Article ID Journal Published Year Pages File Type
975223 The North American Journal of Economics and Finance 2013 10 Pages PDF
Abstract

This paper uses a multivariate GARCH framework to examine how the 2008 moratorium on short-selling affected the systemic return-risk across three firms at the center of the subprime mortgage crises: Fannie Mae and Freddie Mac, the two largest buyers of US home mortgages; and American International Group, a major insurer of mortgage-backed securities.
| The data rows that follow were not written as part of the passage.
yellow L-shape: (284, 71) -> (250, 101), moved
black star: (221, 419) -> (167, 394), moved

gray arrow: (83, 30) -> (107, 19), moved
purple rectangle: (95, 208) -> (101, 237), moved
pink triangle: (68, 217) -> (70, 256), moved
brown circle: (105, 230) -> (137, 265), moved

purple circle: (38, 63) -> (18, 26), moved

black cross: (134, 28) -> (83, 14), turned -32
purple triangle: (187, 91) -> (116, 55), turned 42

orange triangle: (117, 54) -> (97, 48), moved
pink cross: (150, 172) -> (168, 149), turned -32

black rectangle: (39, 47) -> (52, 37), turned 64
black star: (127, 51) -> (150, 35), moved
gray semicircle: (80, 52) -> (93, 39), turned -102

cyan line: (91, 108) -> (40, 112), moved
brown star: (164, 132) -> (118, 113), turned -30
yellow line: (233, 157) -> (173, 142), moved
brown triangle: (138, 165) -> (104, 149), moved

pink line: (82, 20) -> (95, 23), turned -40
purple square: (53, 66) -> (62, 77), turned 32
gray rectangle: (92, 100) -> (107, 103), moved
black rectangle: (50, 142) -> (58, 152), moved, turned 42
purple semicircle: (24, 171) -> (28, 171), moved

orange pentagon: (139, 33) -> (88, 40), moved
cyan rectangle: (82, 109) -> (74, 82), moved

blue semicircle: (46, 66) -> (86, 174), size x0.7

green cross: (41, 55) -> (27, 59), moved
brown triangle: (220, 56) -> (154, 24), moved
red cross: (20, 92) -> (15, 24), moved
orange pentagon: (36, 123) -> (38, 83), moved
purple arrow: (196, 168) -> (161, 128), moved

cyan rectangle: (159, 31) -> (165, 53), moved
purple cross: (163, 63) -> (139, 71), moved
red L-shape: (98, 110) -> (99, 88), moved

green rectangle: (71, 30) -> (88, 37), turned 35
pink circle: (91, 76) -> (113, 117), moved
Wald coefficient tests indicate shocks in prior day returns manifest less systemic return-risk under the short-selling ban, thus coinciding with the regulatory intentions of the United States Securities and Exchange Commission (SEC), to “moderate the sudden and excessive fluctuations in securities prices.” The findings also agree with prior work in observing abnormal-negative returns for heavily shorted firms, and diminished negative skewness and kurtosis under binding short-selling constraints.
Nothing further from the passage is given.